# Thoughts on this personal weather station



## mre_man_76 (Aug 4, 2018)

Hi all. Looking for thoughts and opinions on this personal weather station:

https://www.lowes.com/pd/AcuRite-5-in-1-Weather-Station-Color/1003137848

@Mightyquinn @Ware

Looking to dial in my irrigation and resume my pgr apps. Haven't used regulators since greenkkeeper went paid.


----------



## Ware (Jan 28, 2017)

I don't have any experience with AcuRite. If I was shopping for a station that wasn't a Davis, I would probably take a look at the ones from Ambient Weather:

https://ambientweather.com/all-weather-stations


----------



## Spammage (Apr 30, 2017)

mre_man_76 said:


> Hi all. Looking for thoughts and opinions on this personal weather station:
> 
> https://www.lowes.com/pd/AcuRite-5-in-1-Weather-Station-Color/1003137848
> 
> ...


I had a couple of those before. They don't seem to last more than a year or two and aren't very accurate. I went with an AcuRite Atlas this last time and really like it. I have my rainmachine using the weather data for automatic watering and it's great. The 5-in-1 typically read temp and humidity too high and couldn't register wind speed above 38 mph. If anything, I think the Atlas reads about 1 degree low, but is otherwise spot on.


----------



## mre_man_76 (Aug 4, 2018)

Thanks for the info guys. This was reasonably priced so wanted some thoughts before I grabbed it.

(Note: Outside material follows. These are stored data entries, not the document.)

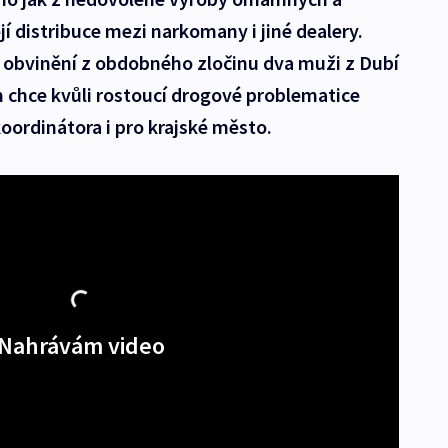
jí distribuce mezi narkomany i jiné dealery.
i obvinění z obdobného zločinu dva muži z Dubí
 chce kvůli rostoucí drogové problematice
oordinátora i pro krajské město.
Nahrávám video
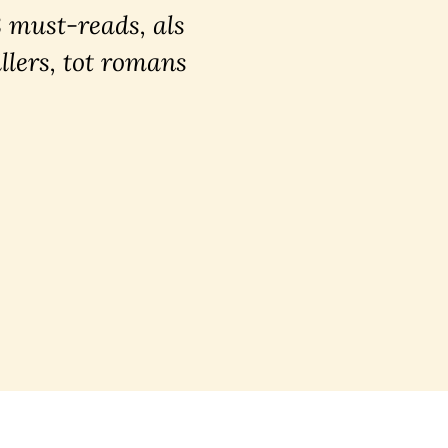
8 must-reads, als
llers, tot romans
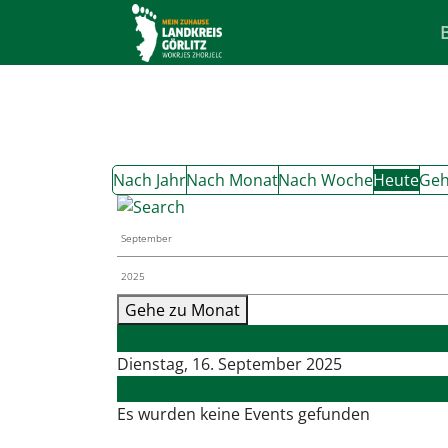
Nach Jahr
Nach Monat
Nach Woche
Heute
Geh
Gehe zu Monat
Vorheriger Tag
Dienstag, 16. September 2025
Folgetag
Es wurden keine Events gefunden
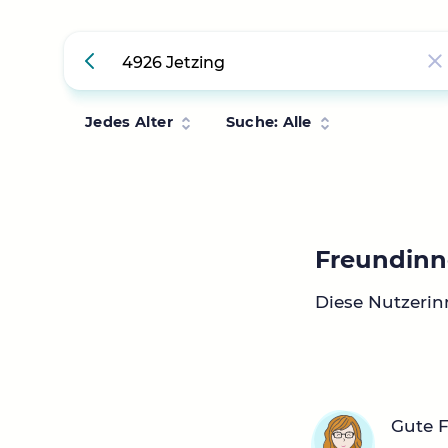
Jedes Alter
Suche: Alle
Freundinn
Diese Nutzerin
Gute 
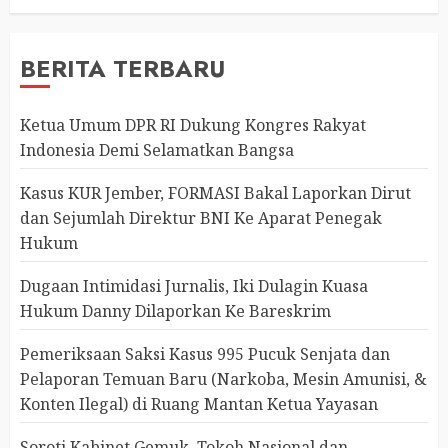
BERITA TERBARU
Ketua Umum DPR RI Dukung Kongres Rakyat
Indonesia Demi Selamatkan Bangsa
Kasus KUR Jember, FORMASI Bakal Laporkan Dirut
dan Sejumlah Direktur BNI Ke Aparat Penegak
Hukum
Dugaan Intimidasi Jurnalis, Iki Dulagin Kuasa
Hukum Danny Dilaporkan Ke Bareskrim
Pemeriksaan Saksi Kasus 995 Pucuk Senjata dan
Pelaporan Temuan Baru (Narkoba, Mesin Amunisi, &
Konten Ilegal) di Ruang Mantan Ketua Yayasan
Soroti Kabinet Gemuk, Tokoh Nasional dan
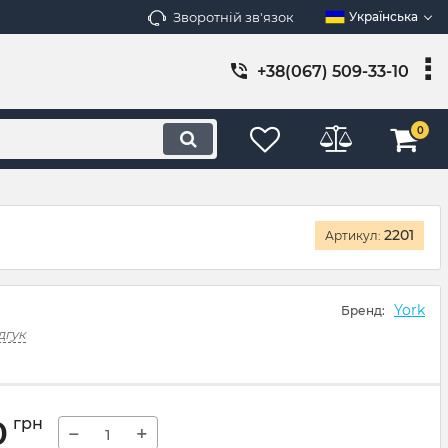
Зворотній зв'язок
Українська
+38(067) 509-33-10
0
2201
Артикул:
York
Бренд:
дгук
0
грн
−
+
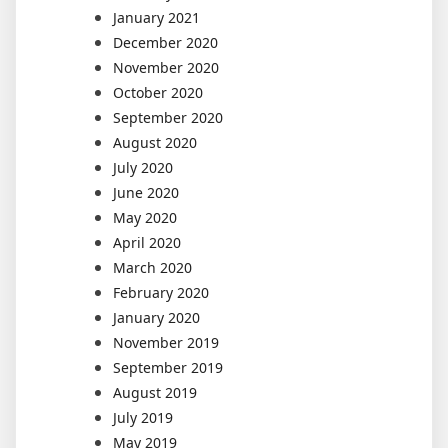
January 2021
December 2020
November 2020
October 2020
September 2020
August 2020
July 2020
June 2020
May 2020
April 2020
March 2020
February 2020
January 2020
November 2019
September 2019
August 2019
July 2019
May 2019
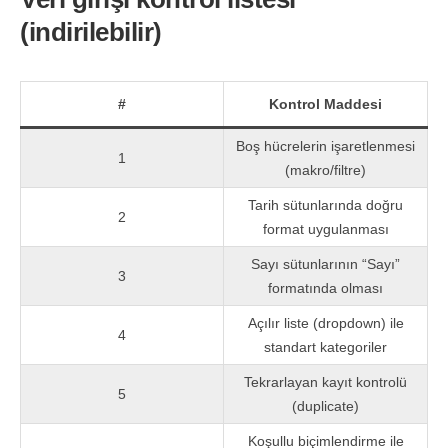
(indirilebilir)
#
Kontrol Maddesi
Boş hücrelerin işaretlenmesi
1
(makro/filtre)
Tarih sütunlarında doğru
2
format uygulanması
Sayı sütunlarının “Sayı”
3
formatında olması
Açılır liste (dropdown) ile
4
standart kategoriler
Tekrarlayan kayıt kontrolü
5
(duplicate)
Koşullu biçimlendirme ile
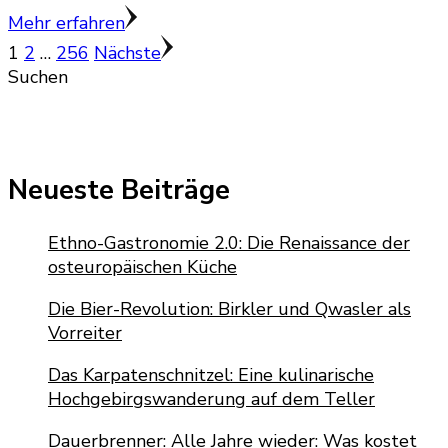
Mehr erfahren
Seitennummerierung
Seite
Seite
Seite
1
2
…
256
Nächste
Suchen
der
Beiträge
Neueste Beiträge
Ethno-Gastronomie 2.0: Die Renaissance der
osteuropäischen Küche
Die Bier-Revolution: Birkler und Qwasler als
Vorreiter
Das Karpatenschnitzel: Eine kulinarische
Hochgebirgswanderung auf dem Teller
Dauerbrenner: Alle Jahre wieder: Was kostet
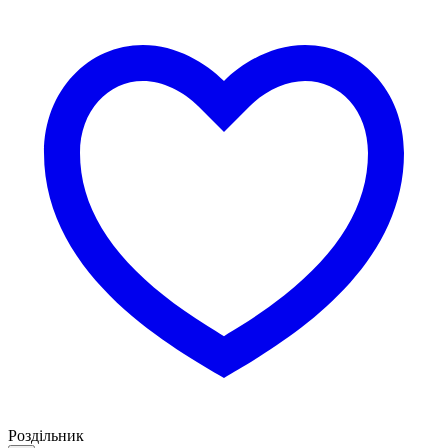
Роздільник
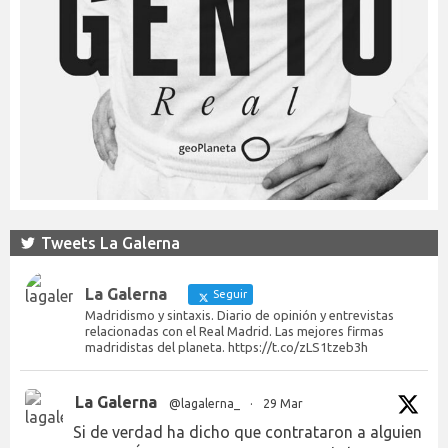
Tweets La Galerna
La Galerna
Seguir
Madridismo y sintaxis. Diario de opinión y entrevistas
relacionadas con el Real Madrid. Las mejores firmas
madridistas del planeta. https://t.co/zLS1tzeb3h
La Galerna
@lagalerna_
·
29 Mar
Si de verdad ha dicho que contrataron a alguien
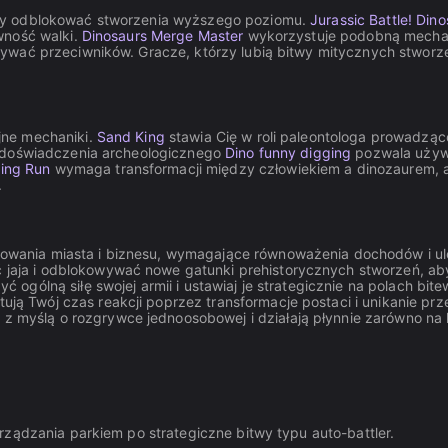
aby odblokować stworzenia wyższego poziomu.
Jurassic Battle! Dino
wność walki.
Dinosaurs Merge Master
wykorzystuje podobną mechani
nywać przeciwników. Gracze, którzy lubią bitwy mitycznych stwor
jne mechaniki.
Sand King
stawia Cię w roli paleontologa prowadzą
o doświadczenia archeologicznego
Dino funny digging
pozwala używ
ting Run
wymaga transformacji między człowiekiem a dinozaurem,
.
dowania miasta i biznesu, wymagające równoważenia dochodów i ul
aja i odblokowywać nowe gatunki prehistorycznych stworzeń, aby
 ogólną siłę swojej armii i ustawiaj je strategicznie na polach bite
ują Twój czas reakcji poprzez transformacje postaci i unikanie pr
 z myślą o rozgrywce jednoosobowej i działają płynnie zarówno na
rządzania parkiem po strategiczne bitwy typu auto-battler.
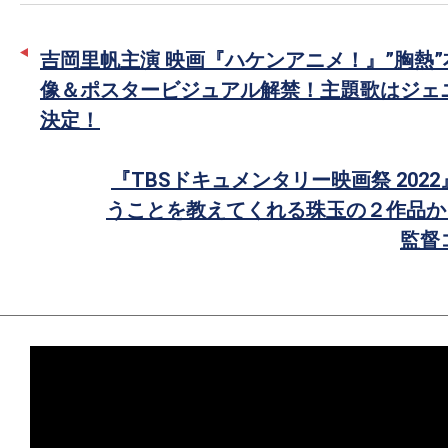
タ
ェ
ー
ア
吉岡里帆主演 映画『ハケンアニメ！』”胸熱
で
像＆ポスタービジュアル解禁！主題歌はジェ
シ
決定！
ェ
ア
『TBSドキュメンタリー映画祭 202
うことを教えてくれる珠玉の２作品か
監督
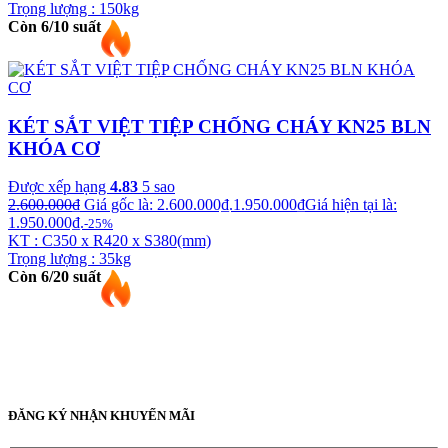
Trọng lượng : 150kg
Còn 6/10 suất
KÉT SẮT VIỆT TIỆP CHỐNG CHÁY KN25 BLN
KHÓA CƠ
Được xếp hạng
4.83
5 sao
2.600.000
₫
Giá gốc là: 2.600.000₫.
1.950.000
₫
Giá hiện tại là:
1.950.000₫.
-25%
KT : C350 x R420 x S380(mm)
Trọng lượng : 35kg
Còn 6/20 suất
ĐĂNG KÝ NHẬN KHUYẾN MÃI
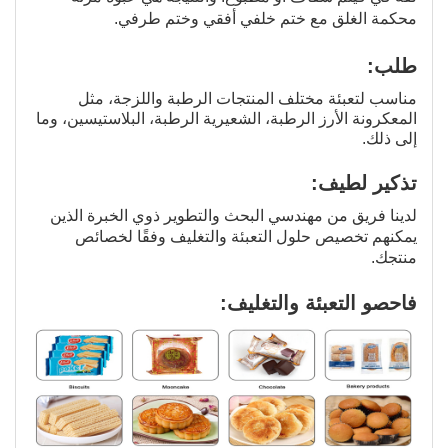
محكمة الغلق مع ختم خلفي أفقي وختم طرفي.
طلب:
مناسب لتعبئة مختلف المنتجات الرطبة واللزجة، مثل
المعكرونة الأرز الرطبة، الشعيرية الرطبة، البلاستيسين، وما
إلى ذلك.
تذكير لطيف:
لدينا فريق من مهندسي البحث والتطوير ذوي الخبرة الذين
يمكنهم تخصيص حلول التعبئة والتغليف وفقًا لخصائص
منتجك.
فاحصو التعبئة والتغليف:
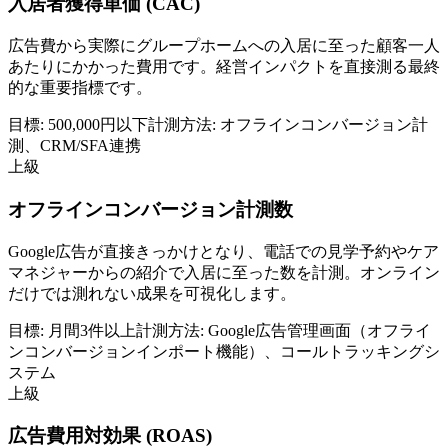
入居者獲得単価 (CAC)
広告費から実際にグループホームへの入居に至った顧客一人
あたりにかかった費用です。経営インパクトを直接測る最終
的な重要指標です。
目標:
500,000円以下
計測方法:
オフラインコンバージョン計
測、CRM/SFA連携
上級
オフラインコンバージョン計測数
Google広告が直接きっかけとなり、電話での見学予約やケア
マネジャーからの紹介で入居に至った数を計測。オンライン
だけでは測れない成果を可視化します。
目標:
月間3件以上
計測方法:
Google広告管理画面（オフライ
ンコンバージョンインポート機能）、コールトラッキングシ
ステム
上級
広告費用対効果 (ROAS)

Think I'll go in another direction do you some of the reviews I read stated this must be connected via pc and pc must be on in order to upload data to the app and weather underground. This is a deal killer for me because I can't afford to make decisions based on data that's possibly outdated.


----------



## Mdjamesd (Sep 5, 2019)

I bought an acurite 01512 for a friend back in dec of 2017. Still works, and seems to be fairly accurate


----------



## pp6000v2 (Mar 8, 2021)

The "station" itself is what you're mounting on your pole or roof. The display screen included in that Lowes package works over wifi, it's not connected to your computer for data logging. Measured against other thermometers and a trusted anemometer, I've found mine to be accurate. The screen does need to be on for it to upload. The station isn't storing data, it's just a sensor suite, and the screen is logging the output. That one has a battery backup so if power is disconnected for a little while (hours- not days or weeks), it will continue to receive data. For my display screen's weather underground connection, data is pushed to WU every 30 seconds.


----------



## Jeep4life (Jun 19, 2019)

I've been into weather stations for a number of years now (weather being my other hobby beyond the lawn/yard). With weather stations you have to keep in mind that they are out in the elements 24/7/365 so like many things you get what you pay for. Cheaper stations are as accurate as 95% of the population would need, but they're only going to last a few years.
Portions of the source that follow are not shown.